The Great National Calamity

When all the post-war hurrahs died in sorrow

April 17, 1865

Hanover, N.H.—The last week was a memorable one here. Such as Dartmouth College never saw before, and will never see again. The opening and close of the week were in signal and marvelous contrast.

On Monday morning came the news of Lee’s surrender. It was received with unbounded enthusiasm. All the College exercises were suspended after the morning recitations. The air was laden with hurrahs, with the jubilant notes of the College bell, with the noise of guns, and with music of all varieties. A procession was formed, and, with the sound of as many different instruments as were heard on the plain of Duro, though of tones less exquisite, it moved through the village and over the Connecticut to Norwich, Vermont—the beautiful waters of the river seeming to murmur, as it passed, a responsive thanksgiving. Banners streaming on the breeze from Dartmouth Hall, from the two flag-staves on the Green, and from diverse private dwellings, symbolized the general gladness. 

At two o’clock there was a meeting of the College, with many of the citizens in the chapel. The room was gaily adorned with flags and crowded with joyous auditors, the ladies occupying the gallery. The exercises began with singing, reading scripture, and prayer. President Smith then made an introductory address and called out in succession Professors Hubbard, Noyes, Sanborn, Aiken, Quimby, Packard Woodman, Fairbanks, and Patterson, with Dr. A.B. Crosby, S.W. Cobb, Esq., Rev. Mr. Pease of Norwich, and Hon. Daniel Blaisdell. The audience was held in close attention for nearly two hours and a half. The choir sang “Babylon is Fallen” about midway in the exercises; and, having began with “My Country ’Tis of Thee,” closed with “The Star-Spangled Banner” and the benediction. It was, we all felt, a great occasion.

So passed Monday.

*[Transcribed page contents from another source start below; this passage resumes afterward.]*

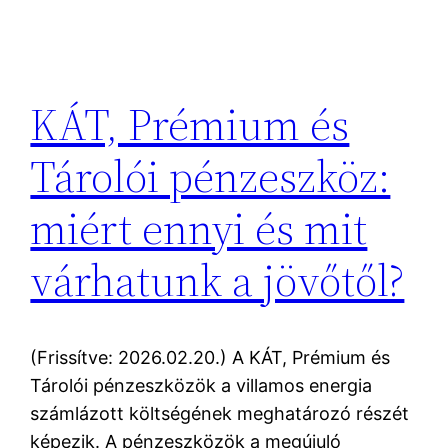
KÁT, Prémium és
Tárolói pénzeszköz:
miért ennyi és mit
várhatunk a jövőtől?
(Frissítve: 2026.02.20.) A KÁT, Prémium és
Tárolói pénzeszközök a villamos energia
számlázott költségének meghatározó részét
képezik. A pénzeszközök a megújuló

Saturday morning, after the first recitation, the echo of the Great Washington Tragedy—a tragedy with no historical parallel—fell upon our ears. Again, but how different a manner, was all business arrested. The 11 o’clock recitation was soon disposed of. Neither professors nor students had a voice for anything but sorrow. The bell was tolled from 11 1/2 to 12 1/2 o’clock, stores were closed, flags and dwellings were draped. 

At 2 p.m. we gathered in the chapel again, but with what a contrast to the Monday’s assemblage. No flaunting flags were there; no faces luminous with gladness, but all was sad, somber, solemn. Appropriate hymns were sung, the word of God was read, and prayer was offered. President Smith then made a short address and Professor Patterson, as personally acquainted with the deceased chief-magistrate, another. After an hour and a quarter the service closed and the assembly passed, as from a funeral, to their homes. The church and the College chapel were appropriately draped yesterday, and the evening service was wholly occupied with the great national calamity.